The city of Hannibal is beginning the long process of planning a 2019 bicentennial celebration for the city. Click here for the story.
The long list of ideas Third Ward Councilman Lou Barta proposed for the bicentennial — which the City Council sanctioned this week by passing a resolution to form the Bicentennial Commission — evoked, in my mind, everything I’ve read about Hannibal’s Mark Twain sesquicentennial. (Yes, I was alive then. No, I was not old enough to read.) Or, rather, what it was supposed to be.

A belt buckle sold at the Mark Twain Boyhood Home and Museum in 1985, commemorating Twain's 150th birthday.

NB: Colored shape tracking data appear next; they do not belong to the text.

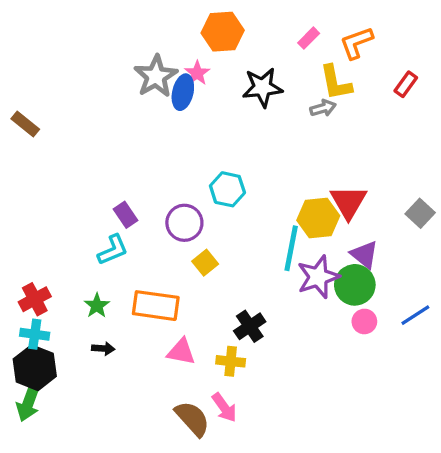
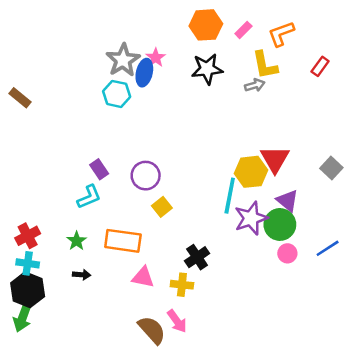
orange hexagon: (223, 32) -> (206, 25), moved
cyan hexagon: (227, 189) -> (117, 94), moved

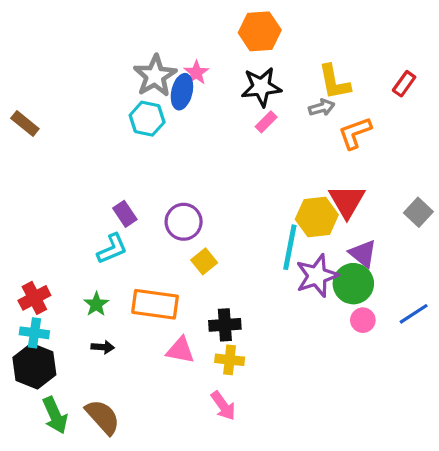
pink rectangle: (243, 30) -> (266, 122), moved
orange L-shape: (281, 34) -> (355, 133), moved
black cross: (197, 257) -> (225, 325), moved, turned 30
green arrow: (23, 317) -> (55, 415), moved, turned -44
brown semicircle: (152, 330) -> (103, 417), moved

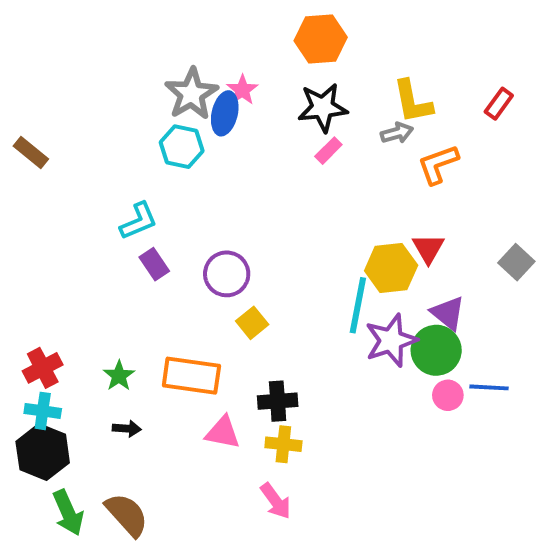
red triangle: (347, 201) -> (428, 248), size x0.7
cyan L-shape: (112, 249) -> (139, 221), moved
blue line: (414, 314) -> (489, 387), moved, turned 36

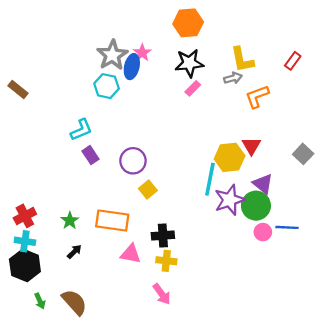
black arrow: (127, 429) -> (74, 252), turned -49
green arrow: (68, 513) -> (40, 301), size x0.6

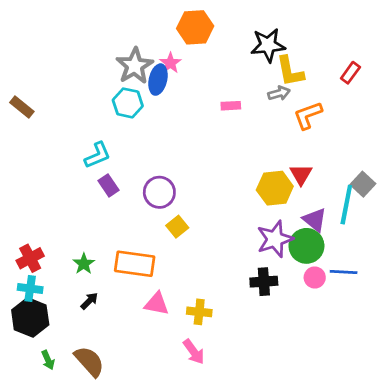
orange hexagon: (188, 23) -> (195, 27), moved
black star: (189, 63) -> (268, 45), moved
pink rectangle: (193, 88) -> (231, 106), turned 42
cyan line: (210, 179) -> (346, 205), moved
black cross: (163, 236) -> (264, 282), moved

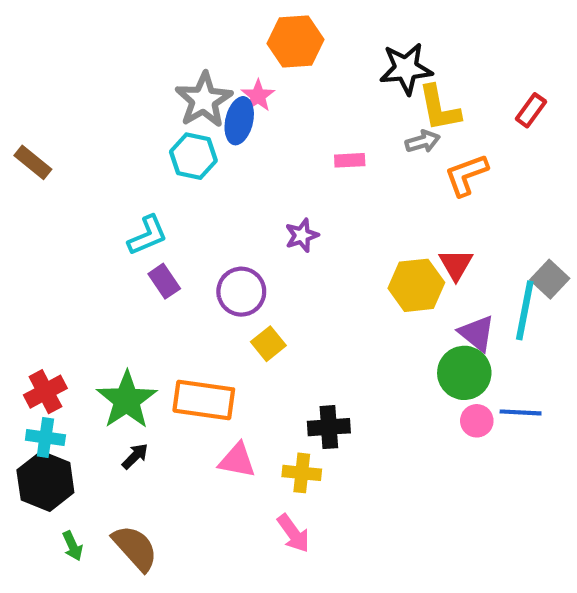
purple star: (275, 239) -> (302, 235), moved, size x0.6
green star: (84, 264) -> (127, 400), size x1.8
black cross: (264, 282) -> (329, 427), moved

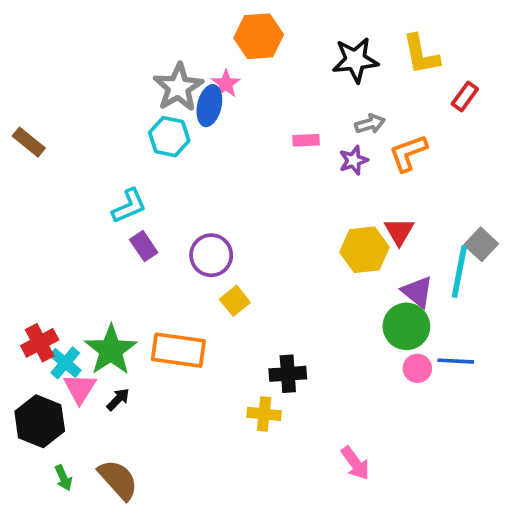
yellow L-shape: (439, 108) -> (421, 55), moved
purple star: (302, 235) -> (353, 160), moved
cyan cross: (45, 437) -> (65, 363), moved, turned 32
pink triangle: (237, 460) -> (80, 388), moved, turned 51
pink arrow: (293, 533) -> (355, 463), moved

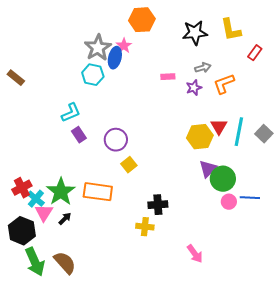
cyan line: (459, 272) -> (239, 132), moved
purple triangle: (417, 292) -> (208, 169), moved, turned 36
green arrow: (63, 478) -> (35, 262), size x2.0

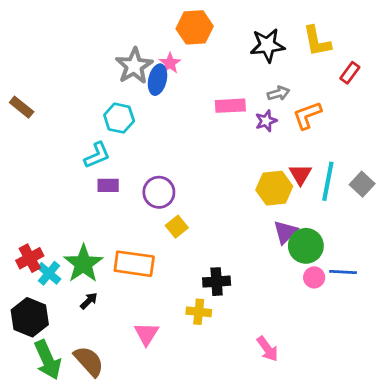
cyan hexagon: (93, 75) -> (119, 118), moved
pink rectangle: (168, 77) -> (230, 106), size x1.5
purple rectangle: (79, 135) -> (108, 185), turned -56
pink triangle: (44, 213) -> (147, 334), moved

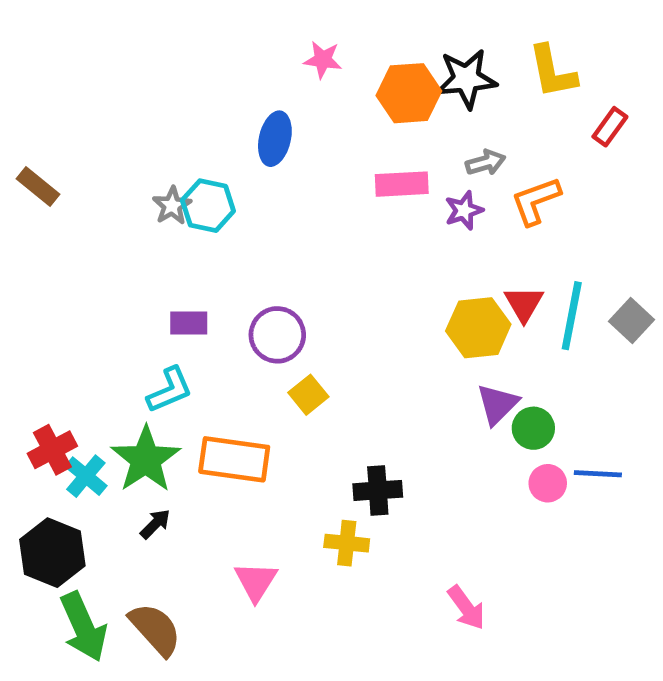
orange hexagon: (195, 27) -> (409, 93), moved
pink star: (170, 63) -> (323, 60), moved, turned -30
gray star: (134, 66) -> (172, 206), moved, size x0.6
cyan L-shape: (97, 155) -> (170, 390), moved
green circle: (306, 246) -> (533, 428), size x0.7

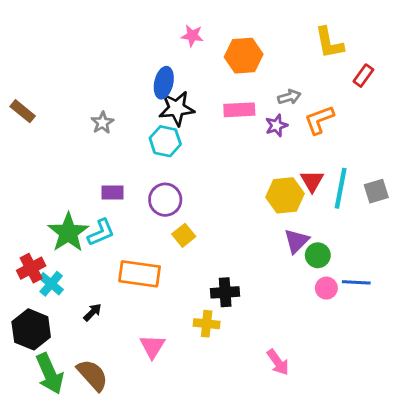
black star: (466, 79) -> (177, 108), moved
cyan hexagon: (208, 206) -> (165, 141), moved
gray square: (631, 321) -> (376, 191), turned 30
green star: (146, 459) -> (68, 232), moved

For some historical perspective, I suggest reading Ron Powers’ “White Town Drowsing.” Powers, a Hannibal native and Pulitzer Prize winner, has his fans and his detractors in Hannibal, and having read “White Town Drowsing” last year, I admit it can be pretty self-aggrandizing. But it’s also quite the account of the controversial planning process that led up to the 1985 celebration of Mark Twain’s 150th birthday.
The sesquicentennial was supposed to be, in outside promoters’ minds, a seven-month extravaganza drawing untold thousands of visitors from around the world. A steamboat regatta and chart-topping concerts were among the ideas they promoted and sold to local residents. As Powers tells it, it was controversial because, among other reasons, the local residents who were to benefit from the festival didn’t have much skin in the planning. However, when many of the elaborate plans fell through, locals stepped in and planned a more modest celebration.

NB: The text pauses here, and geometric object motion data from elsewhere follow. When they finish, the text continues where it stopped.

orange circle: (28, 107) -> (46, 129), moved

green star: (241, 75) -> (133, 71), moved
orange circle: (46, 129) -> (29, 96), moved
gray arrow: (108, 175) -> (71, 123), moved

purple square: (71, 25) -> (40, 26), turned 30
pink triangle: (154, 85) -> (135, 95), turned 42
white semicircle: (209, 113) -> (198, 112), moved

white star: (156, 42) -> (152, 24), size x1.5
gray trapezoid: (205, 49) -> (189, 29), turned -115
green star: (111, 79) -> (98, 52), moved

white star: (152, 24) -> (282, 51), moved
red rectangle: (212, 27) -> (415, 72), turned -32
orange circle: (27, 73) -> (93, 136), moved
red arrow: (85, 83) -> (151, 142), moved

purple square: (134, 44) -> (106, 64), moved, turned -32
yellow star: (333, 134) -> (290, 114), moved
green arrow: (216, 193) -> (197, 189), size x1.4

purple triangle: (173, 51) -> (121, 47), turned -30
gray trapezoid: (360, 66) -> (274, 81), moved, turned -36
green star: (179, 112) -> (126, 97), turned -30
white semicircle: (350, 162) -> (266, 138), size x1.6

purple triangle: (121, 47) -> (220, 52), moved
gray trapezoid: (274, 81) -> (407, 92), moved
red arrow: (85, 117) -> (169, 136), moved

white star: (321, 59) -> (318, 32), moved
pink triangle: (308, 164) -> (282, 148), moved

The city’s bicentennial won’t look much like the proposed Mark Twain sesquicentennial. Steamboat regatta? Try a visit from one or two steamboats. But the concept of the event itself may bring back some memories in Hannibal, I said to Barta as I chatted with him about his plans.
Barta knows memories of the Mark Twain sesquicentennial run deep, not all of them pleasant. For one thing, as recently as last year, the City Council had a member, Jeff Lyng, whose father, former Mayor John Lyng, was the local face of the sesquicentennial process. (Several senior Herald-Whig staff members, too, were around Hannibal in those days as members of the media.)
“I do know there are a lot of people who remember those things and are are still working with us and with the city,” Barta said.
But he believes Hannibal has learned from its mistakes. He’s hoping for many chances to solicit public input, which he says will be a hallmark of this process, if he has his druthers.
Still, on the face of it, the idea of a bicentennial celebration made me wonder if Hannibal is in for some deja vu. Depending on how you look at it — and how things take shape over the next seven years — that could be a good thing or a bad thing.